The SC has allowed the government to reconsider VI’s AGR liabilities; considering this to be a matter within the policy domain of the Union, the government itself has a substantial equity, and the issue is likely to have a direct bearing on 200mn consumers. With this, the government will now have a wiggle room to create a plan for long-term sustainability of the company. We note that of the total debt of Rs1.96trn, Rs0.76trn pertains to AGR liabilities and Rs1.18trn pertains to spectrum debt (as of Mar-25). With this, leverage remains high even without AGR dues, and the government will have to consider a plan to reduce spectrum debt.

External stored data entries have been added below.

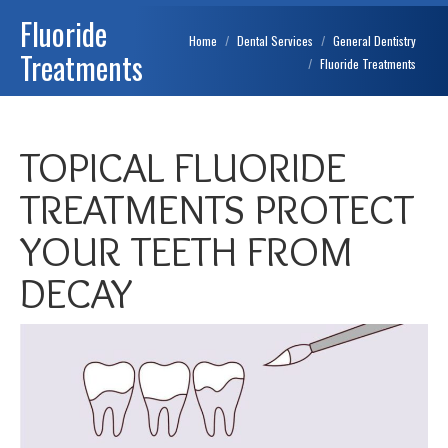
Fluoride
You are here:
Home
Dental Services
General Dentistry
Treatments
Fluoride Treatments
TOPICAL FLUORIDE
TREATMENTS PROTECT
YOUR TEETH FROM
DECAY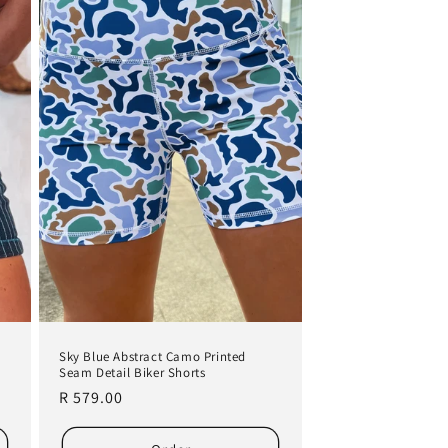
Sky Blue Abstract Camo Printed
Seam Detail Biker Shorts
Regular
R 579.00
price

We believe that further capital infusion and restructuring of spectrum and AGR dues are critical for long-term sustainability of the company.

 

Outlook and valuations: Awaiting government’s decision; expensive valuations

We see the SC’s favorable decision as a step toward creating a more competitive telecom market in India, as we await the government’s plan and how it intends to resolve the high spectrum debt of VI. Any policy change toward spectrum costs can potentially benefit other telecom operators; however, we await more clarity on the same. We note that VI’s valuations at 14.8x FY27E EV/EBITDA are expensive. We maintain SELL, considering the high leverage, high valuations, and lack of clarity regarding the government’s stance on spectrum debt. Our TP of Rs6 is on 12x TTM Q2FY28E EBITDA.